The collapse of Digital Star Media’s acquisition of mobile operator Excell emerged yesterday, nearly a year after the firms announced the potential buy-out.
Digital Star Media, branded under the name Emaxx, announced in late July last year it was in talks to buy GT-TELL’s Excell. The deal, however, ended unsuccessfully in February, according to Excell.
“The deal is cancelled. That’s what I can say for sure about this,” Excell chief technical officer Chandrakant Darji said by phone yesterday.
He declined to comment on reasons for the collapse.
Emaxx representatives yesterday declined to comment on the status of the deal. In January, Digital Star chief operating officer Frank May said talks were continuing between the two telecommunications companies.
May is no longer with Digital Star.
At the time, May said Emaxx was carrying out due diligence on the potential acquisition, but did not give a time line for completion.
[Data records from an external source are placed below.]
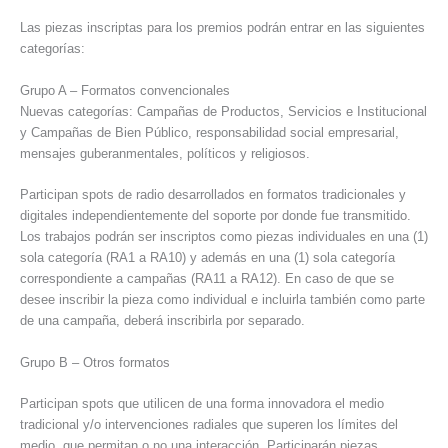
Las piezas inscriptas para los premios podrán entrar en las siguientes
categorías:
Grupo A – Formatos convencionales
Nuevas categorías: Campañas de Productos, Servicios e Institucional
y Campañas de Bien Público, responsabilidad social empresarial,
mensajes guberanmentales, políticos y religiosos.
Participan spots de radio desarrollados en formatos tradicionales y
digitales independientemente del soporte por donde fue transmitido.
Los trabajos podrán ser inscriptos como piezas individuales en una (1)
sola categoría (RA1 a RA10) y además en una (1) sola categoría
correspondiente a campañas (RA11 a RA12). En caso de que se
desee inscribir la pieza como individual e incluirla también como parte
de una campaña, deberá inscribirla por separado.
Grupo B – Otros formatos
Participan spots que utilicen de una forma innovadora el medio
tradicional y/o intervenciones radiales que superen los límites del
medio, que permitan o no una interacción. Participarán piezas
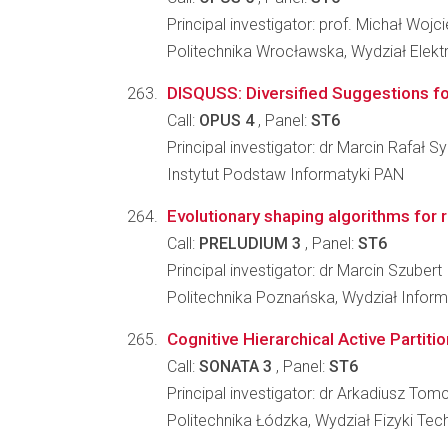
Principal investigator: prof. Michał Woj
Politechnika Wrocławska, Wydział Elektr
DISQUSS: Diversified Suggestions fo
Call:
OPUS 4
, Panel:
ST6
Principal investigator: dr Marcin Rafał 
Instytut Podstaw Informatyki PAN
Evolutionary shaping algorithms for 
Call:
PRELUDIUM 3
, Panel:
ST6
Principal investigator: dr Marcin Szubert
Politechnika Poznańska, Wydział Inform
Cognitive Hierarchical Active Partiti
Call:
SONATA 3
, Panel:
ST6
Principal investigator: dr Arkadiusz Tom
Politechnika Łódzka, Wydział Fizyki Tec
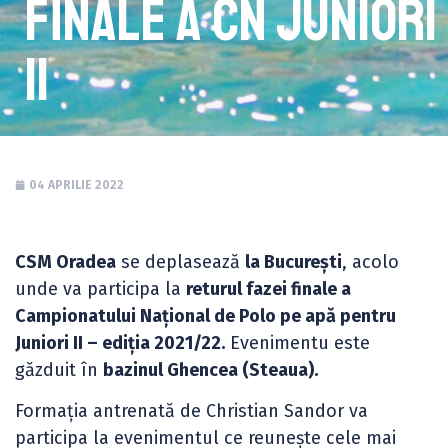
finale a CN Juniori
II
04 APRILIE 2022
CSM Oradea
se deplasează
la București
, acolo
unde va participa la
returul fazei finale a
Campionatului Național de Polo pe apă pentru
Juniori II – ediția 2021/22.
Evenimentu este
găzduit în
bazinul Ghencea (Steaua).
Formația antrenată de Christian Sandor va
participa la evenimentul ce reunește cele mai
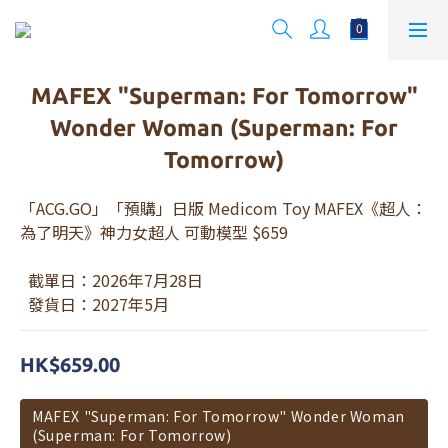
MAFEX "Superman: For Tomorrow"
Wonder Woman (Superman: For
Tomorrow)
「ACG.GO」「預購」日版 Medicom Toy MAFEX《超人：
為了明天》神力女超人 可動模型 $659 
  截單日：2026年7月28日 
  發貨日：2027年5月
HK$659.00
MAFEX "Superman: For Tomorrow" Wonder Woman
(Superman: For Tomorrow)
He declined on Tuesday to comment on the deal.
One source close to the deal said Emaxx had not followed through with a major commitment in the buy-out.
“Emaxx was doing due diligence for a very long time . . One of the major milestones in the deal was not fullfilled by them,” said the source, who confirmed the deal had fallen through in February.
The original acquisition would have put Emaxx on the Cambodian map.
The company, which advertises fourth-generation internet services in Phnom Penh, was poised to buy Excell’s 28 cell-phone towers in all 24 Cambodian provinces, the Post reported at the time.
A price tag was on the deal was never disclosed.
Excell, the smallest of Cambodia’s eight mobile operators, will continue to offer mobile services. “We are still working on the expansion of our network and plan to operate [third-generation] services in the future,” Excell’s Chandrakant Darji said.
Excell had reported a flat 40,000 subscribers to its network for more than a year, according to data obtained by the Post.
Excell is Cambodia’s only mobile service to use CDMA technology, which does not use SIM cards and requires subscribers to buy phones made for the service.
The future of CDMA in the region was unclear, analysts said.
“You will continue to see pockets of CDMA in China, India and a few other markets but a much lower trajectory than before,” Shiv Putcha, a telecoms analyst at London research firm Ovum, said.